§ **ABOUT THIS EXERCISE**
Retype exactly the lines from the one holding "sicurezza anche in assenza di minacce reali." through the final line of the data, both included.

§ **SUPPLIED MATERIAL**

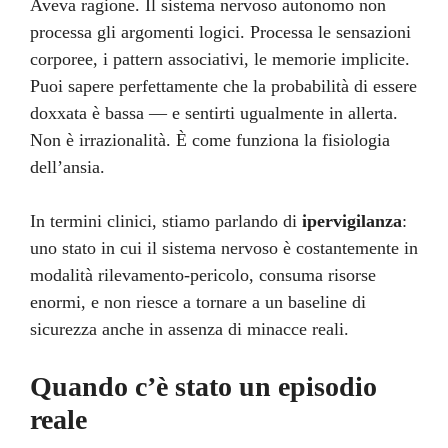
Aveva ragione. Il sistema nervoso autonomo non
processa gli argomenti logici. Processa le sensazioni
corporee, i pattern associativi, le memorie implicite.
Puoi sapere perfettamente che la probabilità di essere
doxxata è bassa — e sentirti ugualmente in allerta.
Non è irrazionalità. È come funziona la fisiologia
dell’ansia.
In termini clinici, stiamo parlando di
ipervigilanza
:
uno stato in cui il sistema nervoso è costantemente in
modalità rilevamento-pericolo, consuma risorse
enormi, e non riesce a tornare a un baseline di
sicurezza anche in assenza di minacce reali.
Quando c’è stato un episodio
reale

§ **WORKED SOLUTION**
sicurezza anche in assenza di minacce reali.
Quando c’è stato un episodio
reale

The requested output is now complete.